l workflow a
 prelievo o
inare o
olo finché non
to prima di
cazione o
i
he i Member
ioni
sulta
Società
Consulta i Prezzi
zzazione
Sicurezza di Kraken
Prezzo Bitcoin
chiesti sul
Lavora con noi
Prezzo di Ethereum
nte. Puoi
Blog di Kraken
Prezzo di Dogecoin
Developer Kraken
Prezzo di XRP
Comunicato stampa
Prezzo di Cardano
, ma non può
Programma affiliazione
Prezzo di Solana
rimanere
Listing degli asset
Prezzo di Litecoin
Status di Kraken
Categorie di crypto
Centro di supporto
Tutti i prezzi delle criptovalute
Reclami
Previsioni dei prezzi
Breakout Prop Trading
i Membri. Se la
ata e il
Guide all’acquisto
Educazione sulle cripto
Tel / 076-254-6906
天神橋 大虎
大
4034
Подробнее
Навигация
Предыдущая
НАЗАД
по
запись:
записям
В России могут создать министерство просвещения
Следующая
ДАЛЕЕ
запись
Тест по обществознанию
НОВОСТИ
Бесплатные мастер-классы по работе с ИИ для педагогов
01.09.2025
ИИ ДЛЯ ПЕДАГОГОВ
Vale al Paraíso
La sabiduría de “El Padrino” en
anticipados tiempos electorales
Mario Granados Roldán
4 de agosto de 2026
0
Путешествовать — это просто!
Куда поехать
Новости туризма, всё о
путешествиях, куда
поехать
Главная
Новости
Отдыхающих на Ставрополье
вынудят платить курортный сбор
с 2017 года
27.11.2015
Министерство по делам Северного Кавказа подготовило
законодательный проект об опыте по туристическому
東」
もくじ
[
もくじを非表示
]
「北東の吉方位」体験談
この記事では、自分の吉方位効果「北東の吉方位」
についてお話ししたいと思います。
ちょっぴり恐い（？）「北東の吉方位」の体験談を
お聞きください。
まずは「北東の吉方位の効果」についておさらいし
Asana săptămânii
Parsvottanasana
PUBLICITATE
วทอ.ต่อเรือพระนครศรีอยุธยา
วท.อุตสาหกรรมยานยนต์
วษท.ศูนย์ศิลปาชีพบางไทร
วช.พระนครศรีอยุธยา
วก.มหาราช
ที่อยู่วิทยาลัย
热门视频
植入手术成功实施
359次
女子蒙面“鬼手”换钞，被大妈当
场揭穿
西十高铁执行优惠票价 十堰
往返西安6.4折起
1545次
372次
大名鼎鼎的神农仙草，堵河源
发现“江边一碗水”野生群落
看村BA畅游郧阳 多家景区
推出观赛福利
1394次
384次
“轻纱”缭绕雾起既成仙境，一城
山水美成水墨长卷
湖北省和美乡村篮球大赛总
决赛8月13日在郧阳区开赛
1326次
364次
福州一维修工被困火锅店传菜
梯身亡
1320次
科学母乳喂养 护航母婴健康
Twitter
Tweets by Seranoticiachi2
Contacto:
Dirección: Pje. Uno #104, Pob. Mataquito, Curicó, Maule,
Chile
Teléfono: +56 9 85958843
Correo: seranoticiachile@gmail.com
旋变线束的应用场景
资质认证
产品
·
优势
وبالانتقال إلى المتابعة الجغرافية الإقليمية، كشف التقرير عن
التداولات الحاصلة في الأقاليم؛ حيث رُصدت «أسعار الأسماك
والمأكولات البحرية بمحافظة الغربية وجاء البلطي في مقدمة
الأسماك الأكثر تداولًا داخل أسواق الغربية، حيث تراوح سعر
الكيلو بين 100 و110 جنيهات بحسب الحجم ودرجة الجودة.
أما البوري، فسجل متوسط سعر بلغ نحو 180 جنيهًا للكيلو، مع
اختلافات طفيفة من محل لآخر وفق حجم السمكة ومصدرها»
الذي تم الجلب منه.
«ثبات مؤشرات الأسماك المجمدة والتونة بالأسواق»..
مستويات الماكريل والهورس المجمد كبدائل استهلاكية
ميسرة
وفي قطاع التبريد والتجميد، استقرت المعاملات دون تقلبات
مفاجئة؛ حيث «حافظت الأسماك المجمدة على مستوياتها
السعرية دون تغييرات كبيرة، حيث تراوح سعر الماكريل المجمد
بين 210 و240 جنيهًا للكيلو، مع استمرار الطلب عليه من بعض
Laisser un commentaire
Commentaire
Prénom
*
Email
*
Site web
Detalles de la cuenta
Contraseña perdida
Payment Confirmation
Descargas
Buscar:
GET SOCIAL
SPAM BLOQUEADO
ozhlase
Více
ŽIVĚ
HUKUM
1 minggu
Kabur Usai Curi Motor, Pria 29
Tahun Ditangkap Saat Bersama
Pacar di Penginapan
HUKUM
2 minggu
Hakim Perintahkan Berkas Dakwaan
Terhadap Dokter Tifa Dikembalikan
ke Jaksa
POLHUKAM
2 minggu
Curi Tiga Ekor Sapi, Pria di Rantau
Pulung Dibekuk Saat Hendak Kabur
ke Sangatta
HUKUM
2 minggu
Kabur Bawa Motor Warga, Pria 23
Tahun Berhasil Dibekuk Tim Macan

• [The problem]:
Give all the lines above again, exactly.

• [Response to this task]:
l workflow a
 prelievo o
inare o
olo finché non
to prima di
cazione o
i
he i Member
ioni
sulta
Società
Consulta i Prezzi
zzazione
Sicurezza di Kraken
Prezzo Bitcoin
chiesti sul
Lavora con noi
Prezzo di Ethereum
nte. Puoi
Blog di Kraken
Prezzo di Dogecoin
Developer Kraken
Prezzo di XRP
Comunicato stampa
Prezzo di Cardano
, ma non può
Programma affiliazione
Prezzo di Solana
rimanere
Listing degli asset
Prezzo di Litecoin
Status di Kraken
Categorie di crypto
Centro di supporto
Tutti i prezzi delle criptovalute
Reclami
Previsioni dei prezzi
Breakout Prop Trading
i Membri. Se la
ata e il
Guide all’acquisto
Educazione sulle cripto
Tel / 076-254-6906
天神橋 大虎
大
4034
Подробнее
Навигация
Предыдущая
НАЗАД
по
запись:
записям
В России могут создать министерство просвещения
Следующая
ДАЛЕЕ
запись
Тест по обществознанию
НОВОСТИ
Бесплатные мастер-классы по работе с ИИ для педагогов
01.09.2025
ИИ ДЛЯ ПЕДАГОГОВ
Vale al Paraíso
La sabiduría de “El Padrino” en
anticipados tiempos electorales
Mario Granados Roldán
4 de agosto de 2026
0
Путешествовать — это просто!
Куда поехать
Новости туризма, всё о
путешествиях, куда
поехать
Главная
Новости
Отдыхающих на Ставрополье
вынудят платить курортный сбор
с 2017 года
27.11.2015
Министерство по делам Северного Кавказа подготовило
законодательный проект об опыте по туристическому
東」
もくじ
[
もくじを非表示
]
「北東の吉方位」体験談
この記事では、自分の吉方位効果「北東の吉方位」
についてお話ししたいと思います。
ちょっぴり恐い（？）「北東の吉方位」の体験談を
お聞きください。
まずは「北東の吉方位の効果」についておさらいし
Asana săptămânii
Parsvottanasana
PUBLICITATE
วทอ.ต่อเรือพระนครศรีอยุธยา
วท.อุตสาหกรรมยานยนต์
วษท.ศูนย์ศิลปาชีพบางไทร
วช.พระนครศรีอยุธยา
วก.มหาราช
ที่อยู่วิทยาลัย
热门视频
植入手术成功实施
359次
女子蒙面“鬼手”换钞，被大妈当
场揭穿
西十高铁执行优惠票价 十堰
往返西安6.4折起
1545次
372次
大名鼎鼎的神农仙草，堵河源
发现“江边一碗水”野生群落
看村BA畅游郧阳 多家景区
推出观赛福利
1394次
384次
“轻纱”缭绕雾起既成仙境，一城
山水美成水墨长卷
湖北省和美乡村篮球大赛总
决赛8月13日在郧阳区开赛
1326次
364次
福州一维修工被困火锅店传菜
梯身亡
1320次
科学母乳喂养 护航母婴健康
Twitter
Tweets by Seranoticiachi2
Contacto:
Dirección: Pje. Uno #104, Pob. Mataquito, Curicó, Maule,
Chile
Teléfono: +56 9 85958843
Correo: seranoticiachile@gmail.com
旋变线束的应用场景
资质认证
产品
·
优势
وبالانتقال إلى المتابعة الجغرافية الإقليمية، كشف التقرير عن
التداولات الحاصلة في الأقاليم؛ حيث رُصدت «أسعار الأسماك
والمأكولات البحرية بمحافظة الغربية وجاء البلطي في مقدمة
الأسماك الأكثر تداولًا داخل أسواق الغربية، حيث تراوح سعر
الكيلو بين 100 و110 جنيهات بحسب الحجم ودرجة الجودة.
أما البوري، فسجل متوسط سعر بلغ نحو 180 جنيهًا للكيلو، مع
اختلافات طفيفة من محل لآخر وفق حجم السمكة ومصدرها»
الذي تم الجلب منه.
«ثبات مؤشرات الأسماك المجمدة والتونة بالأسواق»..
مستويات الماكريل والهورس المجمد كبدائل استهلاكية
ميسرة
وفي قطاع التبريد والتجميد، استقرت المعاملات دون تقلبات
مفاجئة؛ حيث «حافظت الأسماك المجمدة على مستوياتها
السعرية دون تغييرات كبيرة، حيث تراوح سعر الماكريل المجمد
بين 210 و240 جنيهًا للكيلو، مع استمرار الطلب عليه من بعض
Laisser un commentaire
Commentaire
Prénom
*
Email
*
Site web
Detalles de la cuenta
Contraseña perdida
Payment Confirmation
Descargas
Buscar:
GET SOCIAL
SPAM BLOQUEADO
ozhlase
Více
ŽIVĚ
HUKUM
1 minggu
Kabur Usai Curi Motor, Pria 29
Tahun Ditangkap Saat Bersama
Pacar di Penginapan
HUKUM
2 minggu
Hakim Perintahkan Berkas Dakwaan
Terhadap Dokter Tifa Dikembalikan
ke Jaksa
POLHUKAM
2 minggu
Curi Tiga Ekor Sapi, Pria di Rantau
Pulung Dibekuk Saat Hendak Kabur
ke Sangatta
HUKUM
2 minggu
Kabur Bawa Motor Warga, Pria 23
Tahun Berhasil Dibekuk Tim Macan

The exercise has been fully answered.